DR. ANN BERGER: What I found as both a oncology advanced practice nurse and then a physician, is that people with life-threatening illness, particularly a life-threatening illness, that they confront mortality issues. Sometimes they grow from the experience. And by grow … people will use the words, I feel healed from this. Or they will use the words that, this illness has been a blessing. Does that happen overnight? No, but it happens over time after one has the diagnosis and starts getting treatment for it and starts dealing with the life-threatening diagnosis. I myself, besides being a nurse and a physician, have had life-threatening illness at least two to three times, including cancer and cardiac illnesses. And the same is true of family members, including my children and husband. And so I've seen this healing take place. And so to me, I wanted to better understand what healing is and how it can be measured. So that we can then see who is healing, why some people are not healing, and what interventions can be useful to help people heal.

SEAN MARKEY: How do you understand healing?

DR. ANN BERGER: It's becoming whole. It's feeling more connected. It's becoming whole. It's essentially feeling like this life-transforming event was a blessing. In some ways, people tend to find more meaning and purpose in their life if they end up having a healing experience. They find more meaning and purpose in their life, and you see a lot of connections being formed that weren't there before. So that there are a lot of connections made with family members. Lots of things like forgiveness happens and relationships and stronger bonds develop that weren't there before. People are able to be more present in the moment. It's actually something I see that as a blessing, because it's something that it forces you to look at life in a different way and appreciate life in a different way so that you are more intentional about how you live your life.

SEAN MARKEY: You created a tool, a survey, called The Healing Experience of All Life Stressors, or NIH HEALS. Tell us about it.

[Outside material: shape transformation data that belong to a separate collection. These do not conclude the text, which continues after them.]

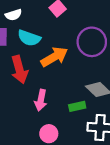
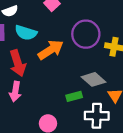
pink arrow: (41, 100) -> (15, 92), moved

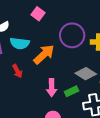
red arrow: (18, 63) -> (17, 71), size x0.6
pink arrow: (15, 92) -> (52, 88), moved

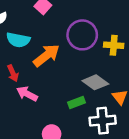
pink arrow: (52, 88) -> (27, 94), moved, turned 114

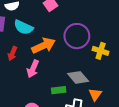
red arrow: (13, 73) -> (12, 53), turned 32
pink arrow: (27, 94) -> (33, 69), moved, turned -108

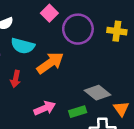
purple circle: (77, 36) -> (78, 29), moved
yellow cross: (101, 51) -> (117, 31), moved
pink arrow: (33, 69) -> (45, 108), moved, turned -126

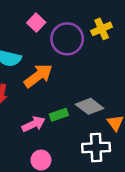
yellow cross: (117, 31) -> (102, 29), moved, turned -30
green rectangle: (78, 112) -> (59, 115), moved

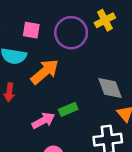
pink square: (36, 23) -> (31, 30), moved, turned -30
gray diamond: (90, 106) -> (110, 88), moved, turned 36

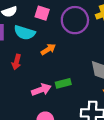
orange arrow: (45, 72) -> (48, 49), size x0.6

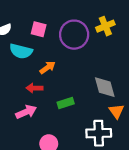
red arrow: (16, 62) -> (34, 88), moved, turned 80
pink arrow: (41, 90) -> (26, 112), moved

DR. ANN BERGER: What I found in developing a tool was that it was not an easy process. This was at least a decade, decade and a half. Rather than just come up with a bunch of questions, which is how some tools are developed, we really need to ask people who are experiencing it. So we went to individuals who had experienced life-threatening illness with cancer in several different places, including here, and a organization called Hope Cancer Center. And then we also looked at patients with cardiac illness, both at NIH and at Suburban Hospital. We did interviews. We asked them what kind of healing experiences you had, but we did not use the word healing. What we did was we used the word, did you have a positive life transforming event? You start seeing that the data is very similar from person to person. It was very clear that a lot of it had to do with relationships, with people, with nature, with arts, and for some people with a higher power for others not.

So connections were important. It was very clear that things like compassion, trust, and acceptance, meaning and purpose in your life, those things were themes that kept coming up and seems like being in the moment, being more present, which actually has a lot to do with being more mindful. And so those are the themes that kept coming up over and over again. We were able to come up with a bunch of questions and what we call three factors. So there are three parts of the questionnaire, and so we labeled those again, connection, which has to do with connection with a higher power and or family people reflection, introspection, so things having to do with compassion, with mindfulness, with being in the moment and then trust and acceptance, having to do with meaning, purpose, and essentially accepting things that can't be changed, and we then had a tool.

SEAN MARKEY: What do you hope listeners take away from your research?

DR. ANN BERGER: Well, that healing is possible with life-threatening illness, and I mean potentially we'll be able to test that healing as possible, even not with life-threatening illness, but with those who become more mindful and be dealing with other losses and trauma because I think losses in trauma is something that we all experience in life.